• **Exercise aim**: From the listing that follows, report the number of lines with the word "management" in them, and no other output.

• **Supplied material**:

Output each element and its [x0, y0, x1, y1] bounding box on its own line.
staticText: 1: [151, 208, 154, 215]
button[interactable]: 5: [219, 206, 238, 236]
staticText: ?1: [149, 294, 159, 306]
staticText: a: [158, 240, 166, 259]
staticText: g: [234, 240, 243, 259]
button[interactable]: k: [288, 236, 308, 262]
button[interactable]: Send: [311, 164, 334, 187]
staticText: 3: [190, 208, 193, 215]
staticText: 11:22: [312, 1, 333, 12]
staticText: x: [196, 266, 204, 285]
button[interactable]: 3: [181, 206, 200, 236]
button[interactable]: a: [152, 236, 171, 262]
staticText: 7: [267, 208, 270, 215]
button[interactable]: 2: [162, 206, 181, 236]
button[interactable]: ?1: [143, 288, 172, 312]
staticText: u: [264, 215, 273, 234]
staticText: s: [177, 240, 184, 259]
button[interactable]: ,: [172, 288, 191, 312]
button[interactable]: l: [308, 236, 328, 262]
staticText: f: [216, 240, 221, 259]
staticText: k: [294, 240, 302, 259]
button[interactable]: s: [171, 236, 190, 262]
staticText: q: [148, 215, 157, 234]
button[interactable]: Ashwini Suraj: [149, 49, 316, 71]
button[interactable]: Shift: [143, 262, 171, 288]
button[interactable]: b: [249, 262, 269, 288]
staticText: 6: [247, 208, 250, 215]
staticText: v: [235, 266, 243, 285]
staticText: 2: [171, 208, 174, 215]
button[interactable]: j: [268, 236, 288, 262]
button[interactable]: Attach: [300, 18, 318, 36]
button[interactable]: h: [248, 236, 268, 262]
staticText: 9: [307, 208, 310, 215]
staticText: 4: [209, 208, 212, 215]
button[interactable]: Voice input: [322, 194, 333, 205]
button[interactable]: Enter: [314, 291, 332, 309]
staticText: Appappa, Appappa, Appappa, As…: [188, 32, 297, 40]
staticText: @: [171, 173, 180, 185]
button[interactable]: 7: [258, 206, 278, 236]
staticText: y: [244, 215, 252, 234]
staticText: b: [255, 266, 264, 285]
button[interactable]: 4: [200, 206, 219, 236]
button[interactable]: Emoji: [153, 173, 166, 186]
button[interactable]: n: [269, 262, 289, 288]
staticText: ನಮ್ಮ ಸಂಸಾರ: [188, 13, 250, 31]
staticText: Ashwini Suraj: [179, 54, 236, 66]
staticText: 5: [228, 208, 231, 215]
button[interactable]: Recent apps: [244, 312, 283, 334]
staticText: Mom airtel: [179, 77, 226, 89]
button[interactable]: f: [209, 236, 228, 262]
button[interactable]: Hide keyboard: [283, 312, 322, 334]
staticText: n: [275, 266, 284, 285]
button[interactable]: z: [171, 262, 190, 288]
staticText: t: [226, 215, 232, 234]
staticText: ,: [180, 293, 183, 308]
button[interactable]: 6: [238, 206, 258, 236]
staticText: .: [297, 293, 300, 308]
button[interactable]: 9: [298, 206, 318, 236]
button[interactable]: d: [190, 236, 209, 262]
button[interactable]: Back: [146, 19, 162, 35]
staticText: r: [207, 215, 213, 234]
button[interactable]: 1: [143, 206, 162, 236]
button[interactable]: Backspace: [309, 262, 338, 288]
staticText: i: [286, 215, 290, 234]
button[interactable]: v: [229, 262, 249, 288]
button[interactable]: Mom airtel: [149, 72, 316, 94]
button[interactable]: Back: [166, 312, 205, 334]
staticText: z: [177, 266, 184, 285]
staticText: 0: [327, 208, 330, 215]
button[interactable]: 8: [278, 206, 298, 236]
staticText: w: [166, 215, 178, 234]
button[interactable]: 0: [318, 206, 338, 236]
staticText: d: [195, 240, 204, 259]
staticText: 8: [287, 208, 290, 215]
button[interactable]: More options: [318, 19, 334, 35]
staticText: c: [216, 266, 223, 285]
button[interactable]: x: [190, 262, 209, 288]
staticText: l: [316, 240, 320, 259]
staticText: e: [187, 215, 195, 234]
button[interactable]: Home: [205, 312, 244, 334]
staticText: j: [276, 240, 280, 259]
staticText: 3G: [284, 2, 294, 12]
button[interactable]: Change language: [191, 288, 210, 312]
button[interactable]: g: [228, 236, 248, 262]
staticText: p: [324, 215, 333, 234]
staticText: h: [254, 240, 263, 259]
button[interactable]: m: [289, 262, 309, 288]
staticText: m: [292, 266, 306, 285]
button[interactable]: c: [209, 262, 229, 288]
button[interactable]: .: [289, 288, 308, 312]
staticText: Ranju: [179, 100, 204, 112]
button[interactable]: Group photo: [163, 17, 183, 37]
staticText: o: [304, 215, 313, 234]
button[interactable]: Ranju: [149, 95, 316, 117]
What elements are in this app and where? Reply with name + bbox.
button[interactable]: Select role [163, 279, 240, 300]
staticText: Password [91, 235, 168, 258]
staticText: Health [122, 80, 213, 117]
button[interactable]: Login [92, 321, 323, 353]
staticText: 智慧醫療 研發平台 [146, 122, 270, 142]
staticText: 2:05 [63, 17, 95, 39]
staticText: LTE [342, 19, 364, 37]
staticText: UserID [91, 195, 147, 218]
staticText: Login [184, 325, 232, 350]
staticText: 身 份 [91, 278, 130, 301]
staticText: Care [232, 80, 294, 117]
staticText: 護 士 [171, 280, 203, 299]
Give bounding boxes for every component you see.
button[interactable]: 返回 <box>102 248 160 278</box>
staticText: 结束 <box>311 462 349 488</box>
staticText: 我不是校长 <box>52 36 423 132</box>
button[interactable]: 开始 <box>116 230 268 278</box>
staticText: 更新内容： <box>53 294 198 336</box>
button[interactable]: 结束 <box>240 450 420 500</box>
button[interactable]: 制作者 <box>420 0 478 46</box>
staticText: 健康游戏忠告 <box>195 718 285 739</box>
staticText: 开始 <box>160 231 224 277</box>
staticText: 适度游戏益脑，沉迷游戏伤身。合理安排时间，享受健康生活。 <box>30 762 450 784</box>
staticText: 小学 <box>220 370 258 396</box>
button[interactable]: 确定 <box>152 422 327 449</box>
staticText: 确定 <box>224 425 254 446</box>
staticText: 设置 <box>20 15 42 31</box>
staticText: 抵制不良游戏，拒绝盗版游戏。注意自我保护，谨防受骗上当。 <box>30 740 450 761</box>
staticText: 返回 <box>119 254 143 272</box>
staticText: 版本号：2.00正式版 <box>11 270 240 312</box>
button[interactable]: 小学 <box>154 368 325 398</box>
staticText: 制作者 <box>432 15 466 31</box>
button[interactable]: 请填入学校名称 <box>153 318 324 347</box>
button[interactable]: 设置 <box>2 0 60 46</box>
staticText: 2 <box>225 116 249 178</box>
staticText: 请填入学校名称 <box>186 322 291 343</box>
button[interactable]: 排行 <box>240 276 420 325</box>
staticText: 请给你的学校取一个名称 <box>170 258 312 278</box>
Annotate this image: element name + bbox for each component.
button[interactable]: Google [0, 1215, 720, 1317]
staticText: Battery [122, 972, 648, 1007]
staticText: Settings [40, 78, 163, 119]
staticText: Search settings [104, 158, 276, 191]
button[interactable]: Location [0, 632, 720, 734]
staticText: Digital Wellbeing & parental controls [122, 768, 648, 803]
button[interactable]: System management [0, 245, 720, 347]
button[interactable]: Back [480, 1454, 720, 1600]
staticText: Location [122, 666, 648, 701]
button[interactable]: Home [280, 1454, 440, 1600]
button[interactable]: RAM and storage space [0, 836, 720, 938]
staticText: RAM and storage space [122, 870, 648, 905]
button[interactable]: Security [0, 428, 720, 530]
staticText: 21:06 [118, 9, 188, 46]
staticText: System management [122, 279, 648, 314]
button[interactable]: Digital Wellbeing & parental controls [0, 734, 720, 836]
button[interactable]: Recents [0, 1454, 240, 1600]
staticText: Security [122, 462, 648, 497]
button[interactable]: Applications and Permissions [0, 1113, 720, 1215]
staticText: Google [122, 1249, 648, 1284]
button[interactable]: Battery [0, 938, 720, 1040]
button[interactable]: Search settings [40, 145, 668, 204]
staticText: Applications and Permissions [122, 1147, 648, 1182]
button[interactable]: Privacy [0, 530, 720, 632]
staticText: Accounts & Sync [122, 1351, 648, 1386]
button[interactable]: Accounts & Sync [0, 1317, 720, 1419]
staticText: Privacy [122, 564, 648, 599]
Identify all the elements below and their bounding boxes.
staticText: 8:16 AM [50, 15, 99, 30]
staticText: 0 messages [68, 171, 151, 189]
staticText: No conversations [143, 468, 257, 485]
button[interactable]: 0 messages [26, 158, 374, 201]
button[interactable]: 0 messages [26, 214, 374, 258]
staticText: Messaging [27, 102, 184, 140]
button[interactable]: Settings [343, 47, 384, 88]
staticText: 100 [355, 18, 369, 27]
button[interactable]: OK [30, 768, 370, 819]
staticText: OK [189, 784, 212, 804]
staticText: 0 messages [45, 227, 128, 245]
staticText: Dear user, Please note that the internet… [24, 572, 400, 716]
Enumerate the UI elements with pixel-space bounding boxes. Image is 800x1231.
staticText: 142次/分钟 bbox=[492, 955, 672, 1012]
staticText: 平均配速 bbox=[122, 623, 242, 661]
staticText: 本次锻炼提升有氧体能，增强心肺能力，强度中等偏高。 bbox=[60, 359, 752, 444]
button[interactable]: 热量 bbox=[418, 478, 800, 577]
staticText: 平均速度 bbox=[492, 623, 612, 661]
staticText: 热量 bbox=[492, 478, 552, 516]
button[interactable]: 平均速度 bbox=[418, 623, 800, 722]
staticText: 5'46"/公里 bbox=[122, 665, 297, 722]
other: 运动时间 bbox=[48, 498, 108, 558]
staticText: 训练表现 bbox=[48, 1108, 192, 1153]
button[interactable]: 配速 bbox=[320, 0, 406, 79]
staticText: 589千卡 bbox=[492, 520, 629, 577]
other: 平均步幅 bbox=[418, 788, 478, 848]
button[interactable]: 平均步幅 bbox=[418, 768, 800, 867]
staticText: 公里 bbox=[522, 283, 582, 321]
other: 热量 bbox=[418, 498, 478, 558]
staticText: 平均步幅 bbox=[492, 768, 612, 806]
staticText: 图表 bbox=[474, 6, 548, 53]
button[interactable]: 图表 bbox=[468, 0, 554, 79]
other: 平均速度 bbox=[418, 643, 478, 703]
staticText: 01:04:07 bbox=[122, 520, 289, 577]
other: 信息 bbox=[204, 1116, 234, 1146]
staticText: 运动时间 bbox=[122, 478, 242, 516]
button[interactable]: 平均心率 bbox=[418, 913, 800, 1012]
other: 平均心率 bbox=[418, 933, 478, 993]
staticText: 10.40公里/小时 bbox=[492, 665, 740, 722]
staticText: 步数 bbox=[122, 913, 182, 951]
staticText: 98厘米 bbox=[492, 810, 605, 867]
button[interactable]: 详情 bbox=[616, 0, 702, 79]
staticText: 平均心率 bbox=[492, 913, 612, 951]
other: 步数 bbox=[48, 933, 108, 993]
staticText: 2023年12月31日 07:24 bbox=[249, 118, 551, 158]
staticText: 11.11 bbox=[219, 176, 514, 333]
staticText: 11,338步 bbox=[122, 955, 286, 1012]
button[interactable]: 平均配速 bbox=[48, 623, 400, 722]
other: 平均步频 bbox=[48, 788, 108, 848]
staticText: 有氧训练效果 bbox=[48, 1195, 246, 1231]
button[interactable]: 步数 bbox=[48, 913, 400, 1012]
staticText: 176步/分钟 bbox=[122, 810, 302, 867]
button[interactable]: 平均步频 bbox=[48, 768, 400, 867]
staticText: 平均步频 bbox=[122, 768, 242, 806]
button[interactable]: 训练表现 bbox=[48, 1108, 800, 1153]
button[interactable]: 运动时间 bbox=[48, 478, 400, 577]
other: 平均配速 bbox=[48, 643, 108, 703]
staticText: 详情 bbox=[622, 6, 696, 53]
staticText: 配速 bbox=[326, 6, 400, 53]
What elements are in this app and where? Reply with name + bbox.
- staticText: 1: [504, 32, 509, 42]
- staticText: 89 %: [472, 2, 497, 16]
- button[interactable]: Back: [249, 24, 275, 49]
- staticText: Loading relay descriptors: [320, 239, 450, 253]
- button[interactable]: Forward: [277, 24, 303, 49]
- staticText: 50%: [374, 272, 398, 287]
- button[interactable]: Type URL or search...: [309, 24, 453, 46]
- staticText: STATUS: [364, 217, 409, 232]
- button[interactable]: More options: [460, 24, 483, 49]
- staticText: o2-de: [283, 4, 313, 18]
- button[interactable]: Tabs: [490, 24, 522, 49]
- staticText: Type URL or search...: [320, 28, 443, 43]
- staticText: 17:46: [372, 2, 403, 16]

• **Exercise response**: 2